Here’s a great story on why it’s good to automate builds, backups and restores, I had the privilege of working on an issue that spelled trouble from the beginning. A long long time ago there was a POC and lots of hype around the product so this POC, which was done manually, turned into PROD. Couple months later the single container running the postgres database crashes and there was no backup. Luckily the container was running in kubernetes and it had a persistent volume with the pgdata directory in it. The container crashed and was not able to come back because of an upgrade done to the DB so the MOST IMPORTANT thing you can do here is to protect the raw files by copying them into another directory.

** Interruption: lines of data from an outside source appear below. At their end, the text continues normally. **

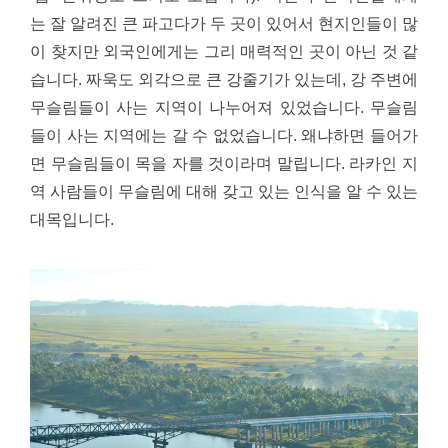
는 잘 알려진 큰 파고다가 두 곳이 있어서 현지인들이 많
이 찾지만 외국인에게는 그리 매력적인 곳이 아닌 것 같
습니다.
짜욱도 외각으로 큰 강줄기가 있는데, 강 주변에
무슬림들이 사는 지역이 나누어져 있었습니다. 무슬림
들이 사는 지역에는 갈 수 없었습니다. 왜냐하면 들어가
면 무슬림들이 목을 자를 것이라며 말립니다. 라카인 지
역 사람들이 무슬림에 대해 갖고 있는 인식을 알 수 있는
대목입니다.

In a previous issue I worked on I have seen deployments that even when you use the existing claim they can wipe the data in it and start fresh, so backup the files you have into a compressed folder and create another copy to restore, this way you can at least have a working base.

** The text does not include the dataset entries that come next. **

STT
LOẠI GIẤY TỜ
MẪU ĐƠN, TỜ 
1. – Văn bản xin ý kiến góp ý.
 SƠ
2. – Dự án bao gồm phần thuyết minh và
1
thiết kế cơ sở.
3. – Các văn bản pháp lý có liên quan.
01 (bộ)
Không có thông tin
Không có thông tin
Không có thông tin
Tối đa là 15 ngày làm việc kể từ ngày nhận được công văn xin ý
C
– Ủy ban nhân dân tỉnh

After you copy the base files do the following to recover the data:

  1. Configure a new PostgreSQL server (you must use the same version as the one that crashed)
  2. Validate the installation
    1. Check the socket that’s using postgresql port with: sudo ss -tunelp | grep 5432
    2. List all databases with: psql -l

  3. Stop the postgresql service with: service postgresql stop
  4. Rename postgresql main folder to MAINOLD with: mv /var/lib/postgresql/##/main MAINOLD
  5. Create a new main folder and copy the contents of the raw files recovered in the previous step and the result should look like this:

  6. Give postgres ownership of the files with: chown -R postgres:postgres /var/lib/postgresql/##/main
  7. Make sure that the correct file permissions are applied with: chmod -R 0750 /var/lib/postgresql/##/main
  8. Start postgresql service with: service postgresql start
  9. Check logs with: cat /var/log/postgresql/postgresql-14-main.log

    1. If all looks good skip the next step
    2. We fixed the permissions in the previous step and after we got a PANIC error
  10. To fix the PANIC error check any corruptions : pg_resetwal –dry-run /var/lib/postgresql/14/main
  11. To fix WAL files (https://pgpedia.info/p/pg_resetwal.html) and get the databases back online run: pg_resetwal /var/lib/postgresql/14/main
    1. If you run into any warnings or issues use the force flag as shown below

  12. Restart postgres with: service postgresql restart
  13. Check that your DBs are now back online and create new dumps before creating a High Availability Cluster and restoring.